Alterations in striatal oxidative stress level produced by pharmacological manipulation of dopamine as shown by a novel synthetic marker molecule

Oxidative stress (OS) is thought to participate in neurodegenerative diseases such as Parkinson’s disease, but the contribution of dopamine metabolism and auto-oxidation to OS in Parkinson’s and other diseases is not clear. Oxidative stress in rat striatum was measured by microdialysis using a novel synthetic compound composed of tyrosine and linoleic acid (LT), and determination of the oxidation products LT-OOH and LT-epoxy by HPLC-MS. Since LT is non-diffusible through the microdialysis membrane, the oxidized products formed in microdialyzate reflect oxidation state in the extracellular compartment. The extracellular oxidative stress (OSec) was compared with intracellular oxidative stress (OSic) as measured by tissue levels of oxidized and reduced glutathione and 7-ketocholesterol. Reserpinization caused an increase in OSic but a reduction in OSec. Inhibition of both subtypes of monoamine oxidase (MAO-A and MAO-B) with tranylcypromine caused a reduction in both OSic and OSec whereas selective inhibition of MAO-A with clorgyline caused a reduction in Osic but no change in OSec. A high dose (10 mg/kg) of amphetamine caused an increase in OSec whereas a smaller dose (4 mg/kg) caused a reduction in OSec. Both doses of amphetamine reduced OSic. The present findings are consistent with a role of monoamine oxidase as well as dopamine auto-oxidation in production of striatal OS.
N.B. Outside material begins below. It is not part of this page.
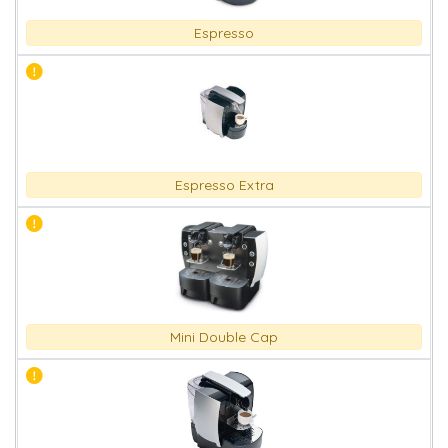
Espresso
Espresso Extra
Mini Double Cap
► Striatal extra- and intra-cellular oxidative stress (OSec, OSic) was determined.
► Reserpinisation reduced microdialyzate dopamine, increased OSic but reduced OSec.
► Tranylcypromine reduced both OSec and OSic despite increasing microdialyzate dopamine, clorgyline decreased OSic.
► Amphetamine reduced OSic but increased OSec in a 10 mg/kg dose.
► MAO and extracellular dopamine contribute to OSec determined by novel technique.